La pintura de la Divina Pastora, es un lienzo pintado a óleo por el maestro del Siglo XVIII, Miguel Alonso de Tovar en 1703. Es el verdadero, el genuino e indiscutible icono primigenio, la gloria de la Sevilla Mariana, promovido por el propio Venerable Padre Fray Isidoro de Sevilla, a inspiración suya mediante las siguientes directrices:

“En el centro y bajo la sombra de un árbol, la virgen santísima sedente en una peña, irradiando de su rostro divino amor y ternura. La túnica roja, pero cubierto el busto, hasta las rodillas, de blanco pellico, ceñido a la cintura. Un manto azul, terciado al hombro izquierdo, envolverá el contorno de su cuerpo, y hacia el derecho, en las espaldas, llevará el sombrero pastoril y junto a la diestra aparecerá el báculo de su poderío. En la mano izquierda sostendrá unas rosas y posará la mano derecha sobre un cordero que se acoge a su regazo. Algunas ovejas rodearán la Virgen, formando su rebaño y todas en sus boquitas llevarán sendas rosas, simbólicas del Ave María con que la veneran. En lontananza se verá una oveja extraviada y perseguida por el lobo – el enemigo- emergente de una cueva con afán de devorarla, pero pronuncia el Ave María, expresado por un rótulo en su boca, demandando auxilio; y aparecerá el Arcángel San Miguel, bajando del cielo con el escudo protector y la flecha, que ha de hundir en la testuz del lobo maldito”, para dar a conocer la nueva advocación, antes incluso que la imagen escultórica. Por tanto, constituye también una reliquia trascendental del catolicismo, dada la universalidad que habría de alcanzar la nueva advocación. Tuvo ya en su tiempo la inefable consideración de milagroso, conservándose en el Palacio Arzobispal de Sevilla, las actas de los numerosos prodigios obrados.

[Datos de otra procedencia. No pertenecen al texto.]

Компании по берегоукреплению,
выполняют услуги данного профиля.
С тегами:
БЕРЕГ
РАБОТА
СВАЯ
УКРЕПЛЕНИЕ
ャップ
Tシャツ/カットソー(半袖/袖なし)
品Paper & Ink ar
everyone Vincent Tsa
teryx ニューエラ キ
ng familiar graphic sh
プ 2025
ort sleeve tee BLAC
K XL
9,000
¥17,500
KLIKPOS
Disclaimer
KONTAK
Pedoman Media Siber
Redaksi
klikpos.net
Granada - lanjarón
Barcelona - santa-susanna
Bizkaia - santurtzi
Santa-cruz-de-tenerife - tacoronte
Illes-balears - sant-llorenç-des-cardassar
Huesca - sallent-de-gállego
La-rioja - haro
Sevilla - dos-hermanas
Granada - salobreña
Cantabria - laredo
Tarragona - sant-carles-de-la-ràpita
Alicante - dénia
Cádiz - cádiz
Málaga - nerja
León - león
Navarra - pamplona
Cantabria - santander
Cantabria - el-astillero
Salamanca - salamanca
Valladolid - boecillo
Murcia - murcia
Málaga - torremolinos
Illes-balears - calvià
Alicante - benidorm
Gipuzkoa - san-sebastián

Dulce encanto rococó en el aniñado rostro de Nuestra Señora, suavidad de gamas y de tonalidades en el colorido, tierno candor popular en las ovejas del rebaño. Dos ángeles coronan a la Virgen, suministrando así la versión completa, acabada y definitiva de la “Pastora Coronada”, en el sentir de su fundador. Se evidencia gran soltura técnica en la figurita volandera de San Miguel, sin duda porque ese motivo ya existía en la pintura barroca de su tiempo, y no tenía que ser improvisado o inventado desde la nada. Sus medidas son 74 x 56 cm. Está enmarcado por sencilla pero noble moldura de madera dorada en oro fino, completamente lisa, para no distraer de la esencia o imagen fundamental.

Durante el año 2002, el especialista y restaurador, Joaquín Frías Ruiz, intervino sobre el carismático lienzo, eliminando sobre todo, los barnices oscurecidos. El resultado fue sorprendente, al rescatar gamas, matices, veladuras y medias tintas, que vigorizan y refrescan la gran armonía cromática de tan deliciosa composición.